Your Fool-Proof Guide to Nighttime Aches and Pains

Some of us find it difficult to sleep at the best of times, let alone when our bodies are riddled with aches and pains. Lower back and neck pain can be two annoyances that prevent us from getting a good night’s rest, meaning we wake up the next morning groggy and miserable, not rested and rejuvenated.

Luckily, there are some simple solutions that can help you get the rest you deserve. In this article, we will cover:

  • The link between body pain and sleep
  • How to sleep with lower back pain
  • How to relieve neck pain from sleeping

Without further ado, let’s explore the link between body pain and sleep!

How Body Pain Relates to Sleep

If you’ve ever experienced body pain before, you’ll know about the havoc it can reap on your sleep. If you suffer from chronic pain, sleep disturbances are all too common.

Approximately 30% of adults experience chronic pain in their lives and 20% of these report disruptions in their sleep. That’s over 66%! When you compare this to the 7.4% of the general population that report sleep disturbances, you can begin to see the true state of the impact chronic pain can have on our shuteye.

How to Sleep with Lower Back Pain

Sleeping with lower back pain isn’t easy, but it is possible. By following these four top tips, you can give yourself the best possible chance of getting a good night’s sleep:

1.     Stop sleeping on your stomach!

Sleeping on your stomach is a surefire way to ensure sleep disruptions throughout the night. Why? Well, sleeping on your stomach puts your body under a lot of strain. When you sleep on your belly, your stomach naturally sinks into your mattress, which then compresses your spine. Over time, your spine will move out of its natural alignment, causing you aches and pains down the line.

2.     Pick Your Mattress Wisely

Super squidgy and rock-hard mattresses are definite no-nos when dealing with lower back pain. Instead, choose a mattress with a medium firmness – this will give you an adequate amount of back support and respect the natural alignment of your spine, meaning no back pain for you!

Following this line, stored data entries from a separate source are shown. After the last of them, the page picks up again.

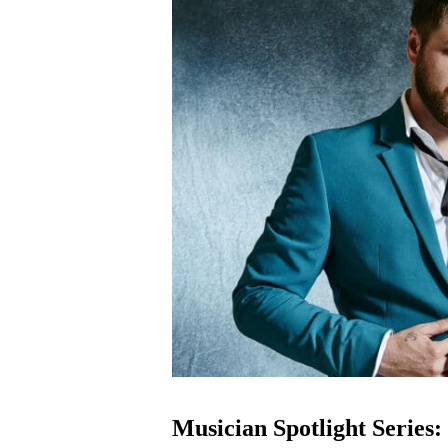
Musician Spotlight Series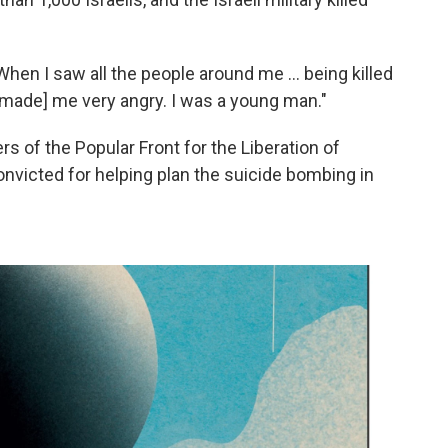
"When I saw all the people around me ... being killed
t [made] me very angry. I was a young man."
 of the Popular Front for the Liberation of
onvicted for helping plan the suicide bombing in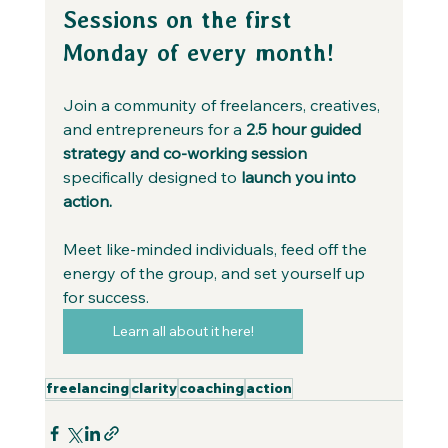
Sessions on the first 
Monday of every month!
Join a community of freelancers, creatives, 
and entrepreneurs for a 
2.5 hour guided 
strategy and co-working session 
specifically designed to 
launch you into 
action.
Meet like-minded individuals, feed off the 
energy of the group, and set yourself up 
for success.
Learn all about it here!
freelancing
clarity
coaching
action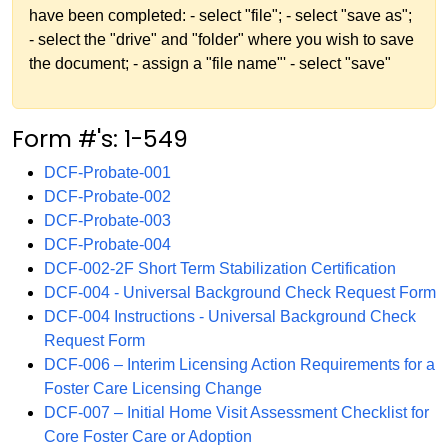
have been completed: - select "file"; - select "save as";
- select the "drive" and "folder" where you wish to save
the document; - assign a "file name"' - select "save"
Form #'s: 1-549
DCF-Probate-001
DCF-Probate-002
DCF-Probate-003
DCF-Probate-004
DCF-002-2F Short Term Stabilization Certification
DCF-004 - Universal Background Check Request Form
DCF-004 Instructions - Universal Background Check
Request Form
DCF-006 – Interim Licensing Action Requirements for a
Foster Care Licensing Change
DCF-007 – Initial Home Visit Assessment Checklist for
Core Foster Care or Adoption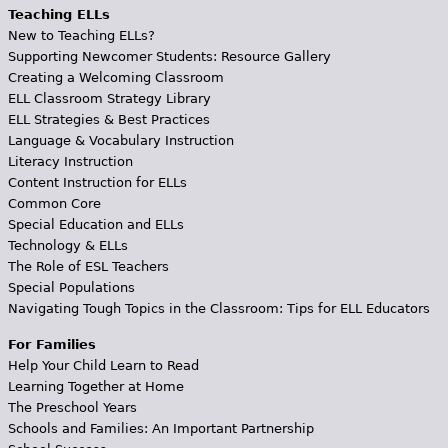
Teaching ELLs
New to Teaching ELLs?
Supporting Newcomer Students: Resource Gallery
Creating a Welcoming Classroom
ELL Classroom Strategy Library
ELL Strategies & Best Practices
Language & Vocabulary Instruction
Literacy Instruction
Content Instruction for ELLs
Common Core
Special Education and ELLs
Technology & ELLs
The Role of ESL Teachers
Special Populations
Navigating Tough Topics in the Classroom: Tips for ELL Educators
For Families
Help Your Child Learn to Read
Learning Together at Home
The Preschool Years
Schools and Families: An Important Partnership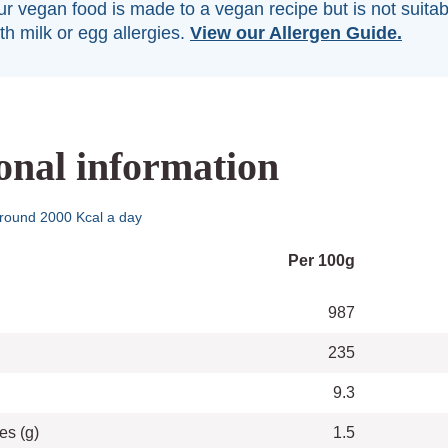
r vegan food is made to a vegan recipe but is not suitab
th milk or egg allergies.
View our Allergen Guide.
onal information
round 2000 Kcal a day
Per 100g
987
235
9.3
es (g)
1.5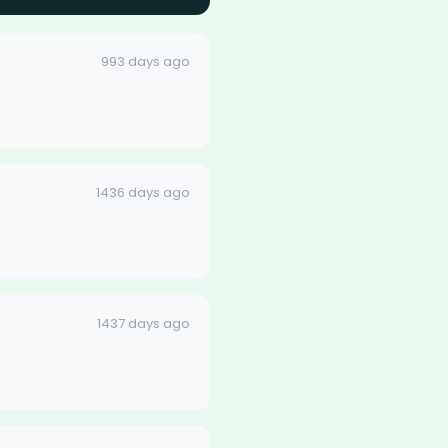
993 days ago
1436 days ago
1437 days ago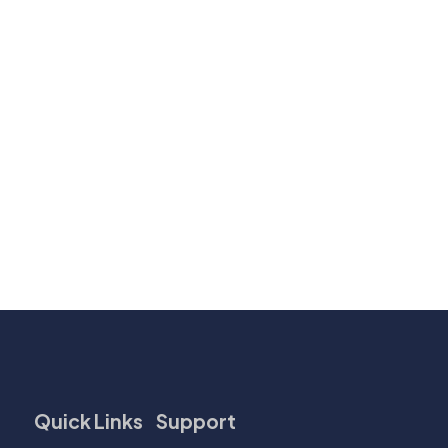
Quick Links
Support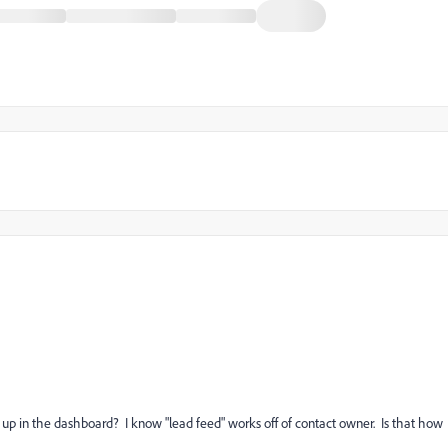
p in the dashboard? I know "lead feed" works off of contact owner. Is that how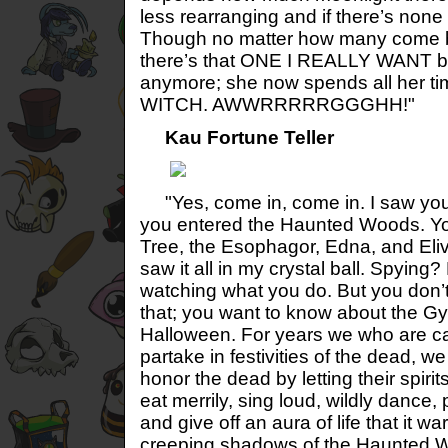
less rearranging and if there’s none
Though no matter how many come b
there’s that ONE I REALLY WANT b
anymore; she now spends all her t
WITCH. AWWRRRRRGGGHH!"
Kau Fortune Teller
"Yes, come in, come in. I saw your
you entered the Haunted Woods. You
Tree, the Esophagor, Edna, and Eliv
saw it all in my crystal ball. Spying?
watching what you do. But you don’
that; you want to know about the 
Halloween. For years we who are cal
partake in festivities of the dead, we
honor the dead by letting their spir
eat merrily, sing loud, wildly dance, 
and give off an aura of life that it w
creeping shadows of the Haunted Wo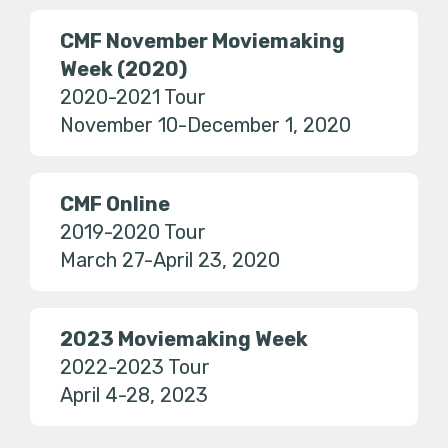
CMF November Moviemaking
Week (2020)
2020-2021 Tour
November 10-December 1, 2020
CMF Online
2019-2020 Tour
March 27-April 23, 2020
2023 Moviemaking Week
2022-2023 Tour
April 4-28, 2023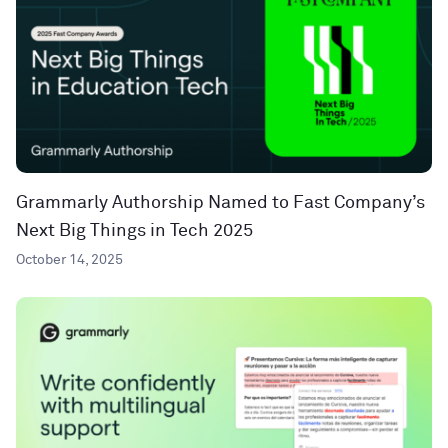
Grammarly Authorship Named to Fast Company’s
Next Big Things in Tech 2025
October 14, 2025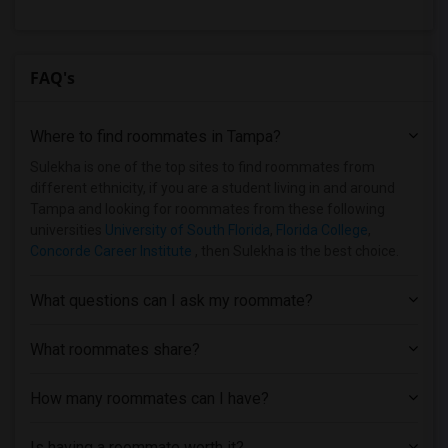
FAQ's
Where to find roommates in
Tampa
?
Sulekha is one of the top sites to find roommates from
different ethnicity, if you are a student living in and around
Tampa and looking for roommates from these following
universities
University of South Florida
,
Florida College
,
Concorde Career Institute
, then Sulekha is the best choice.
What questions can I ask my roommate?
What roommates share?
How many roommates can I have?
Is having a roommate worth it?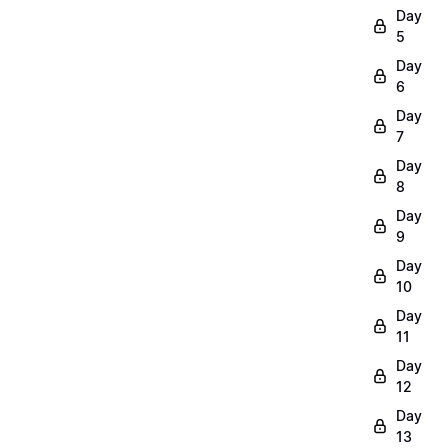
Day
5
Day
6
Day
7
Day
8
Day
9
Day
10
Day
11
Day
12
Day
13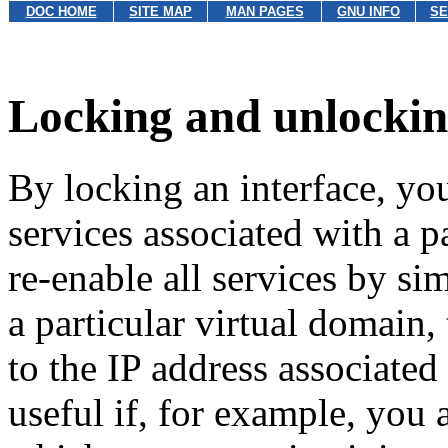
DOC HOME
SITE MAP
MAN PAGES
GNU INFO
SE
Locking and unlockin
By locking an interface, you
services associated with a p
re-enable all services by s
a particular virtual domain,
to the IP address associated
useful if, for example, you 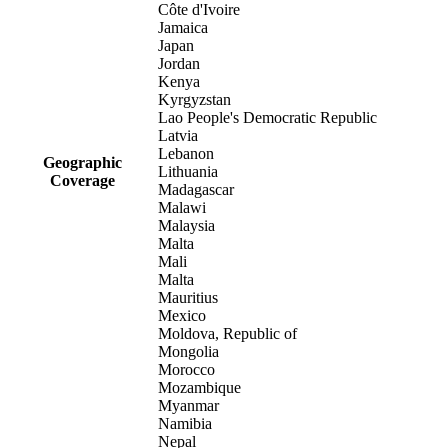
Côte d'Ivoire
Jamaica
Japan
Jordan
Kenya
Kyrgyzstan
Lao People's Democratic Republic
Latvia
Lebanon
Geographic
Lithuania
Coverage
Madagascar
Malawi
Malaysia
Malta
Mali
Malta
Mauritius
Mexico
Moldova, Republic of
Mongolia
Morocco
Mozambique
Myanmar
Namibia
Nepal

3.     Keep to a Consistent Nighttime Routine

Much to many people’s surprise, a consistent nighttime routine can work wonders for lower back pain. Ensure you exercise regularly, stop drinking caffeine in the afternoon, and go to sleep and wake up at the same time each day. These practices help to maximise our lower back health by improving our sleep quality.

4.     Sleep on Your Left Side

Sleeping on your left-hand side is not only supposedly the comfiest, but it’s also better for your body (including your lower back!). Sleeping on your left side ensures your stomach and the gastric juices it contains are lower than your oesophagus, which is the recipe for a much more comfortable night’s sleep.

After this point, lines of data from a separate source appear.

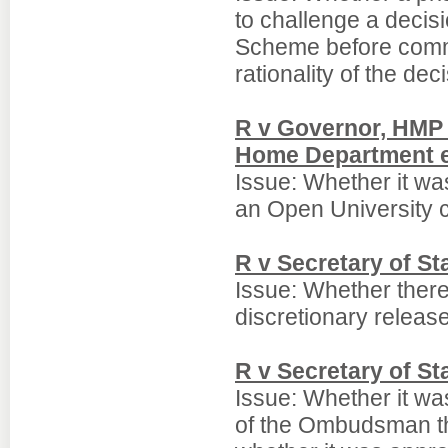
to challenge a decis
Scheme before comme
rationality of the dec
R v Governor, HMP 
Home Department e
Issue: Whether it was
an Open University co
R v Secretary of S
Issue: Whether there
discretionary relea
R v Secretary of S
Issue: Whether it wa
of the Ombudsman tha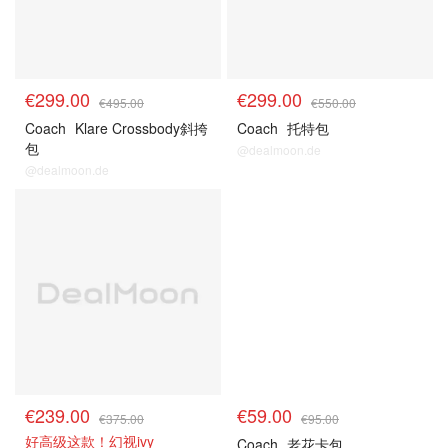
€299.00
€299.00
€495.00
€550.00
Coach
Klare Crossbody斜挎
Coach
托特包
包
@dealmoon.de
@dealmoon.de
€239.00
€59.00
€375.00
€95.00
好高级这款！幻视ivy
Coach
老花卡包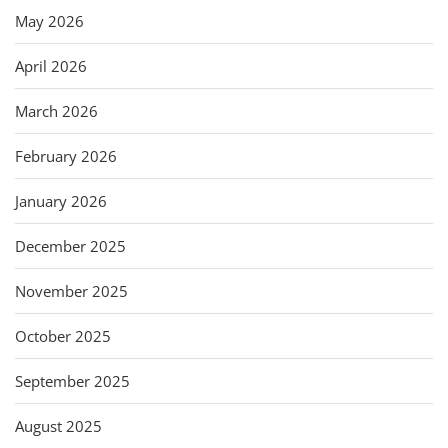
May 2026
April 2026
March 2026
February 2026
January 2026
December 2025
November 2025
October 2025
September 2025
August 2025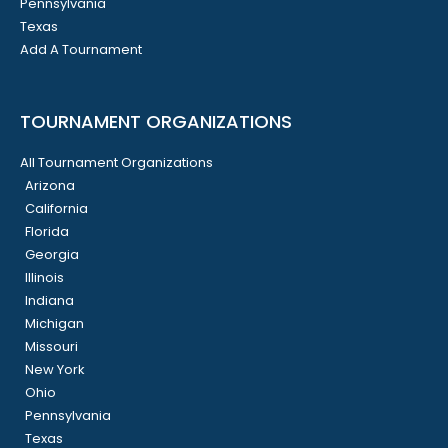
Pennsylvania
Texas
Add A Tournament
TOURNAMENT ORGANIZATIONS
All Tournament Organizations
Arizona
California
Florida
Georgia
Illinois
Indiana
Michigan
Missouri
New York
Ohio
Pennsylvania
Texas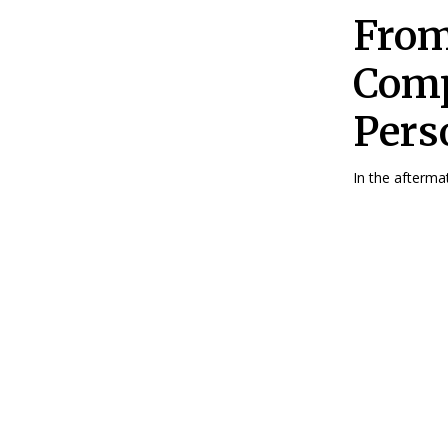
From
Comp
Pers
In the aftermat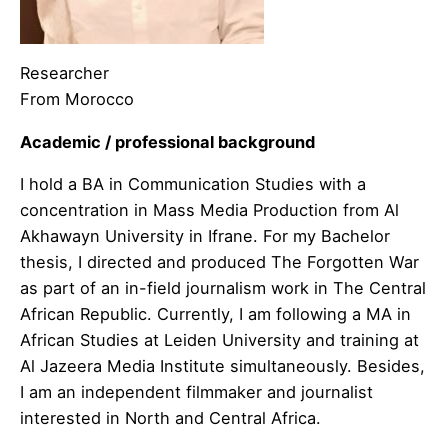
Researcher
From Morocco
Academic / professional background
I hold a BA in Communication Studies with a
concentration in Mass Media Production from Al
Akhawayn University in Ifrane. For my Bachelor
thesis, I directed and produced The Forgotten War
as part of an in-field journalism work in The Central
African Republic. Currently, I am following a MA in
African Studies at Leiden University and training at
Al Jazeera Media Institute simultaneously. Besides,
I am an independent filmmaker and journalist
interested in North and Central Africa.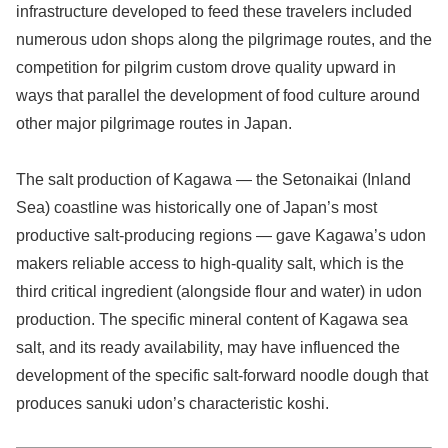
infrastructure developed to feed these travelers included
numerous udon shops along the pilgrimage routes, and the
competition for pilgrim custom drove quality upward in
ways that parallel the development of food culture around
other major pilgrimage routes in Japan.
The salt production of Kagawa — the Setonaikai (Inland
Sea) coastline was historically one of Japan’s most
productive salt-producing regions — gave Kagawa’s udon
makers reliable access to high-quality salt, which is the
third critical ingredient (alongside flour and water) in udon
production. The specific mineral content of Kagawa sea
salt, and its ready availability, may have influenced the
development of the specific salt-forward noodle dough that
produces sanuki udon’s characteristic koshi.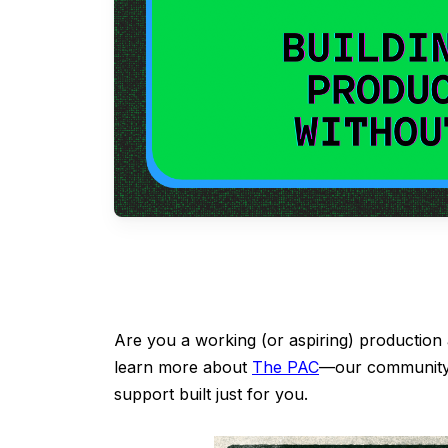
Are you a working (or aspiring) production
learn more about
The PAC
—our community 
support built just for you.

Combine left-side sleeping with placing a pillow in between your knees, and bed will never have felt comfier! This position prevents back strain, as it perfectly suits the natural curve of your spine!

How to Relieve Neck Pain from Sleeping

Ever woken up to the excruciating pain of cramp in your neck? Perhaps you often sleep on your neck funny, frequently noticing a twinge in your neck throughout the day. Both of these scenarios suggest that your neck is uncomfortable during the night. To ensure your neck feels A-OK when you wake, consider these four key points:

1.     Picking the Right Pillow Is Key!

When choosing a pillow, don’t opt for the cheapest one you set your sights on. Instead, prioritise pillows that respect the natural curve of your neck, supporting it all night through.

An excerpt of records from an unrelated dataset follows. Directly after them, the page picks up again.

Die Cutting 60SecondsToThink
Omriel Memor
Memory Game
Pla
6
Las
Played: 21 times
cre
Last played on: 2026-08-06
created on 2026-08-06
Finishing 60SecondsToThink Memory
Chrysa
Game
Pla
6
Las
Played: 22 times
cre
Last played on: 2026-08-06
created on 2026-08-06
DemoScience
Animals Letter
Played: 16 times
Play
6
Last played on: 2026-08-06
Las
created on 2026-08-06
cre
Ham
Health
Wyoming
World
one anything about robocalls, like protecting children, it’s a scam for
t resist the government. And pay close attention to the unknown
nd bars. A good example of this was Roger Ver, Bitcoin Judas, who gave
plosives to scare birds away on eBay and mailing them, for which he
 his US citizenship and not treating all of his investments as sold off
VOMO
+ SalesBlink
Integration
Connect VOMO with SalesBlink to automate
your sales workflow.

Top tip: Look for a contoured memory foam pillow. These provide optimal neck and cervical spine support, making you less likely to wake up with aches and pains.

2.     Steer Clear of Pillow No. 2

Sometimes, one pillow doesn’t feel like enough. So, what do we do? We reach for pillow number two. Unfortunately, this habit is no good for our necks. Stacking our pillows secures our necks in an awkward, bent position, causing pain and strain over time.

3.     Sleep on Your Back

If you frequently get back pain, sleeping on your back may be a quick and easy solution. This helps to ensure your neck and spine are straight, preventing neck strain. For additional support, add a rolled-up towel beneath your neck or invest in a little cylindrical pillow.

4.     Add Stretches to Your Nighttime Routine

Stretches are a practice we often hear talked about but rarely take up ourselves. However, gentle nighttime stretches are exceptional at relieving tension built up from the day, which can help prevent us from scrunching up our bodies at night.

Final Verdict on Nighttime Aches & Pains

Experiencing frequent nighttime aches and pains? These can cause severe discomfort, not only through the night but also during the day. Luckily, there are ways to prevent lower back and neck pain. Follow the simple strategies outlined in this guide to lower your risk of lower back and neck aches and pains for good!